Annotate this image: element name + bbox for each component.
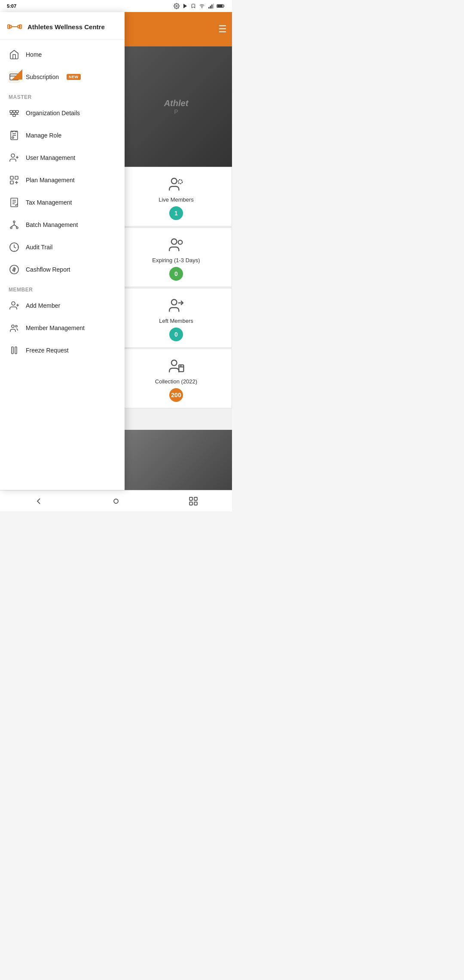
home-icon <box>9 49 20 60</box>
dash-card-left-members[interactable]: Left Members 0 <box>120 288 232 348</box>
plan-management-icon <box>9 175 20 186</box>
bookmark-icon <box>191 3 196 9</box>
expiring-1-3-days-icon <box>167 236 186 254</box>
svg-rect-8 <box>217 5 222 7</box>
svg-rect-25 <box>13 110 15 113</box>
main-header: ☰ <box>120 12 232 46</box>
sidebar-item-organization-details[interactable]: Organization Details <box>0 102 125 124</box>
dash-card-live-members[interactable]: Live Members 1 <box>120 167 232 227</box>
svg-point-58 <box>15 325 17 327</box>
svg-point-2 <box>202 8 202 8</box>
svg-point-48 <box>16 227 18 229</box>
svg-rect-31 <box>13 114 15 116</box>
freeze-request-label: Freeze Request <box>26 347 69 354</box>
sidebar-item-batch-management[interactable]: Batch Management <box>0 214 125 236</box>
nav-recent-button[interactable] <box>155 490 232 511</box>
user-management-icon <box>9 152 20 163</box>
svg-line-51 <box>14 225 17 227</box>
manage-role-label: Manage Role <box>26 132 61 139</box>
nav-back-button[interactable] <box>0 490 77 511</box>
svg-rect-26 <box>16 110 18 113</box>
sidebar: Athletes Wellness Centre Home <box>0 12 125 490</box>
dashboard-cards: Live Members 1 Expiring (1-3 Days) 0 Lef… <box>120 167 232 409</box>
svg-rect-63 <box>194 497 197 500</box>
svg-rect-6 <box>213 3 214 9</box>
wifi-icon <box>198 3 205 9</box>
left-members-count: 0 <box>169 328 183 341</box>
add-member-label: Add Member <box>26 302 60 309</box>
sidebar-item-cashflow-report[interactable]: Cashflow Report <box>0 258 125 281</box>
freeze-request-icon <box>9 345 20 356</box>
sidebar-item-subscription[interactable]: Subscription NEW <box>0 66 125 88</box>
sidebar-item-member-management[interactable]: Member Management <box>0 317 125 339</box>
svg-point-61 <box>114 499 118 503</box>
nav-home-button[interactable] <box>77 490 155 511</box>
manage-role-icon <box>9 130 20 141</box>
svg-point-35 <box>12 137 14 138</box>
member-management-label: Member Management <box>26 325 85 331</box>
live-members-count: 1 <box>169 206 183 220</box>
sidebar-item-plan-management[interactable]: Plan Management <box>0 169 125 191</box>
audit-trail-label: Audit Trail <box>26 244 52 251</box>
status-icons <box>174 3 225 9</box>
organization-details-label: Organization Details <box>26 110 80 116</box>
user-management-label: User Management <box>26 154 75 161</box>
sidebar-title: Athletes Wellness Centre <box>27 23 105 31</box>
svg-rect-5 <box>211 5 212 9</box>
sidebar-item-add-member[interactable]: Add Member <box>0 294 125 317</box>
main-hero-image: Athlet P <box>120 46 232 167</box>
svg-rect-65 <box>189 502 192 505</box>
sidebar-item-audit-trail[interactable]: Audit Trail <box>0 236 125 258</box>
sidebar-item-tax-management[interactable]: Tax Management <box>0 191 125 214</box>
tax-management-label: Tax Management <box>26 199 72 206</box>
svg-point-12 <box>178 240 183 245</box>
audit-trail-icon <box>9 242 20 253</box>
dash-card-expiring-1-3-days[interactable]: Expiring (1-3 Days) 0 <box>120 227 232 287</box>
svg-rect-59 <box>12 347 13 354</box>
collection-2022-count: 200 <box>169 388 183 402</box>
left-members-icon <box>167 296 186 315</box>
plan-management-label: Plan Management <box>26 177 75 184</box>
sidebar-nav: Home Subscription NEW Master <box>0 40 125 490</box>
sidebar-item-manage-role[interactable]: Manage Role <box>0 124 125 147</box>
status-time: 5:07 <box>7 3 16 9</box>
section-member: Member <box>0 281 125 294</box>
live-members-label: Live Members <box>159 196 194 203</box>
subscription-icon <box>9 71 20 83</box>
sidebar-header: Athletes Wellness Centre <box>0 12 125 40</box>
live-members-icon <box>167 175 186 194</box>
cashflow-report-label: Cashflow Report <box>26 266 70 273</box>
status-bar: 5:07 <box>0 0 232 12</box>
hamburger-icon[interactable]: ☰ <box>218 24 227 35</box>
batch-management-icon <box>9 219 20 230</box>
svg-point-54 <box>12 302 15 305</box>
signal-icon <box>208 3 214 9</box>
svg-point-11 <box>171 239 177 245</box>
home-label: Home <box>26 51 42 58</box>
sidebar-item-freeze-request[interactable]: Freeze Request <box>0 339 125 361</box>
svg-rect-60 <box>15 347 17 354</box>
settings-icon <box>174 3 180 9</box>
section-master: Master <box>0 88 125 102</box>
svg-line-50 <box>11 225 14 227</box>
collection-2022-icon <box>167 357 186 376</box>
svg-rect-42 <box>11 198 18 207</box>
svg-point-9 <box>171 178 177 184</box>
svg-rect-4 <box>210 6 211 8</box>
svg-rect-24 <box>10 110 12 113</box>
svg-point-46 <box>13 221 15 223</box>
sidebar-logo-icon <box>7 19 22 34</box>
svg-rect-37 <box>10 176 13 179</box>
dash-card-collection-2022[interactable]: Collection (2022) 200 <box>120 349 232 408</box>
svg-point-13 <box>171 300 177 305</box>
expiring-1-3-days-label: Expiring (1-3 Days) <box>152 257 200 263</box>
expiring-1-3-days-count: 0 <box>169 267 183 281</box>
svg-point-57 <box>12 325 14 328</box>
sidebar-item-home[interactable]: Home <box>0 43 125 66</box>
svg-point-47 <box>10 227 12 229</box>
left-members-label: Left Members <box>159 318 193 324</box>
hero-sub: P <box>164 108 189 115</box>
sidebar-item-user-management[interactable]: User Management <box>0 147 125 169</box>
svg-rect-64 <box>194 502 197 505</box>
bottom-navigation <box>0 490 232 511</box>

---

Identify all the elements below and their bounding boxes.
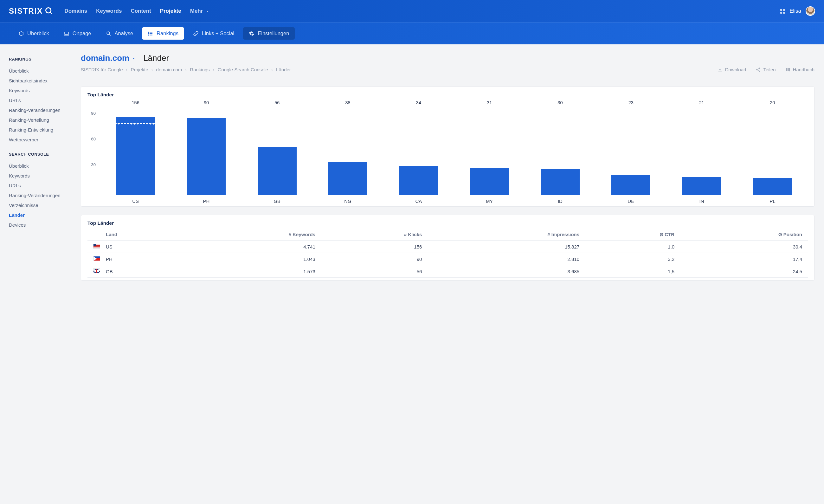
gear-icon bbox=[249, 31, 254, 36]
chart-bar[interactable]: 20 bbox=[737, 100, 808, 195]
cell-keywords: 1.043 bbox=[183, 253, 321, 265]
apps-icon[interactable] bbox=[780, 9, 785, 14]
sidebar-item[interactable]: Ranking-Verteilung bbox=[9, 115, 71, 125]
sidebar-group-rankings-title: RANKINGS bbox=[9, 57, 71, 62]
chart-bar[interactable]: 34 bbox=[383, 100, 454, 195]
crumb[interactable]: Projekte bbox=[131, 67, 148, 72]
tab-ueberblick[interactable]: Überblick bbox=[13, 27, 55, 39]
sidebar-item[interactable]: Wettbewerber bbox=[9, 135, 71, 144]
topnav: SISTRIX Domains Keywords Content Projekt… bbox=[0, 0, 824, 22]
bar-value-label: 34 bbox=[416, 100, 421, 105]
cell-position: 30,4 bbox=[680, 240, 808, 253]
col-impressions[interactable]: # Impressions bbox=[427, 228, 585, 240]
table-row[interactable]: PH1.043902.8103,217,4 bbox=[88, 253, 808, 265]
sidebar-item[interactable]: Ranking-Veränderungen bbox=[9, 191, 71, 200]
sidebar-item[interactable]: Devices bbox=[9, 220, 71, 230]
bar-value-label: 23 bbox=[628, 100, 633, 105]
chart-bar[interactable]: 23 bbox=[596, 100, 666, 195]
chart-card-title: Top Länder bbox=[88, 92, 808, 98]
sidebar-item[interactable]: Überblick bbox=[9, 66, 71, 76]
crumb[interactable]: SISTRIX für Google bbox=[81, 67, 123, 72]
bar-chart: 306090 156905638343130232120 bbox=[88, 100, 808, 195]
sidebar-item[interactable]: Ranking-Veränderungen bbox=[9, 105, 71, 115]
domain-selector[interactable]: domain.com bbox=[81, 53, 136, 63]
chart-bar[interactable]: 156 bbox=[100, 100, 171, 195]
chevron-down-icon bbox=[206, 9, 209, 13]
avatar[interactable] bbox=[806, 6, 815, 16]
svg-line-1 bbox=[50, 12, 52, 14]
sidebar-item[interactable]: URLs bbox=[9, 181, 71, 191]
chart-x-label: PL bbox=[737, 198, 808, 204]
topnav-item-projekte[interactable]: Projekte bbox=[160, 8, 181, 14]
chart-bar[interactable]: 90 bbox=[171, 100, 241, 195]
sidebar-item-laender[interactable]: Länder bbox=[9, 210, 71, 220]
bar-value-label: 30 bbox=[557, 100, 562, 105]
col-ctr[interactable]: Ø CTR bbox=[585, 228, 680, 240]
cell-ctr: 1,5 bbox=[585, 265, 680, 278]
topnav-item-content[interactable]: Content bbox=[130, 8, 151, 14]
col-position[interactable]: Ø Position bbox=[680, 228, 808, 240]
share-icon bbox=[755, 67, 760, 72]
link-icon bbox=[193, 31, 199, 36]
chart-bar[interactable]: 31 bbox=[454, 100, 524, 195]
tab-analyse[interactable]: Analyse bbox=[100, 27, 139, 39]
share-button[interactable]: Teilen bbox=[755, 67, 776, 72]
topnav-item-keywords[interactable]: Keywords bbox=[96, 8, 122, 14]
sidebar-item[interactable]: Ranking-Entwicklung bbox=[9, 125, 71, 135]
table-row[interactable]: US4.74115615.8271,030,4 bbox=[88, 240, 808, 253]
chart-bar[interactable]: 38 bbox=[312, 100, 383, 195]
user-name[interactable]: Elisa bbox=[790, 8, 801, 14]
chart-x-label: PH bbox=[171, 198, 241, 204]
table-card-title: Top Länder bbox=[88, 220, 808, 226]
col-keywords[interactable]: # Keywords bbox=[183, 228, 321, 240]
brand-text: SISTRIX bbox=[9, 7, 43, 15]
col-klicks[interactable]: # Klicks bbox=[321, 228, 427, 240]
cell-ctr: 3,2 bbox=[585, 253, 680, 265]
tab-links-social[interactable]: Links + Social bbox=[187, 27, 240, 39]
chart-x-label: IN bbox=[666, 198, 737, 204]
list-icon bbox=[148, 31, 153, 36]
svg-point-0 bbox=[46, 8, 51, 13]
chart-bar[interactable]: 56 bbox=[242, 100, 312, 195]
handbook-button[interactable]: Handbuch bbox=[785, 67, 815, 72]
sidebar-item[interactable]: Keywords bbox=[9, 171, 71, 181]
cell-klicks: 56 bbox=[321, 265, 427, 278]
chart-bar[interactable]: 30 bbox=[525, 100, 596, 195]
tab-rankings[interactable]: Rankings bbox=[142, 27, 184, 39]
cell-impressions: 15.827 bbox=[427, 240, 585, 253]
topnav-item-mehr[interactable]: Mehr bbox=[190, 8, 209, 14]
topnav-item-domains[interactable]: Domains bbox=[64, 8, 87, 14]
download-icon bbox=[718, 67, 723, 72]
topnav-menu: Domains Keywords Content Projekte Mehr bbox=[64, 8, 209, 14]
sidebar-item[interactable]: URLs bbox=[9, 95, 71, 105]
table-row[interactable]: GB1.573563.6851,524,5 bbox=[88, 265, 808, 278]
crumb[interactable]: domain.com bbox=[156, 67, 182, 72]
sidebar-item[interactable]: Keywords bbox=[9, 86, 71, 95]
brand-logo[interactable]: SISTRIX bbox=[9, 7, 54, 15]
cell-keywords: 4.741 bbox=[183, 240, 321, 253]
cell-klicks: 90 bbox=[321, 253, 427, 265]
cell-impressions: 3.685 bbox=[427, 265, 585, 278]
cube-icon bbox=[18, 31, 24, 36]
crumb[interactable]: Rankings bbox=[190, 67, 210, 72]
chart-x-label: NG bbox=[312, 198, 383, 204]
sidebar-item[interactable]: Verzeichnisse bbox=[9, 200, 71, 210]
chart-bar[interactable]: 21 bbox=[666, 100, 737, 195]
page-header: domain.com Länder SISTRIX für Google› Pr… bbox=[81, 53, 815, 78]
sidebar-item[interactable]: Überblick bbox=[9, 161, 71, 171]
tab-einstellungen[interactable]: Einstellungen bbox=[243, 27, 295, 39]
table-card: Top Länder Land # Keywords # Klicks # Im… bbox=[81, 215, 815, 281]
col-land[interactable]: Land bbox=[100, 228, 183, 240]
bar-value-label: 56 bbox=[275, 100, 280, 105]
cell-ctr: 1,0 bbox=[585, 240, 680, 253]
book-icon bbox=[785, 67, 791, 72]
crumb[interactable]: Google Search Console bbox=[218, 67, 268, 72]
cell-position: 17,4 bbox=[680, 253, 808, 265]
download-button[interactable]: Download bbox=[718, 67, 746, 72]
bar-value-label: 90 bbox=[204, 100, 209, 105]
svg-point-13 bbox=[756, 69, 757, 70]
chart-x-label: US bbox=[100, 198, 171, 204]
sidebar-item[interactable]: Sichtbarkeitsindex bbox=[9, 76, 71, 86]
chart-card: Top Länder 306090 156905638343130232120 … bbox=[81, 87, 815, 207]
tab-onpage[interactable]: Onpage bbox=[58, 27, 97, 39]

ACTIVITY - Only the lines holding "freeze" are wanted, so copy each of them from the material.

ANSWER BOX -
freeze-request-label: Freeze Request <box>26 347 69 354</box>
freeze-request-icon <box>9 345 20 356</box>
sidebar-item-freeze-request[interactable]: Freeze Request <box>0 339 125 361</box>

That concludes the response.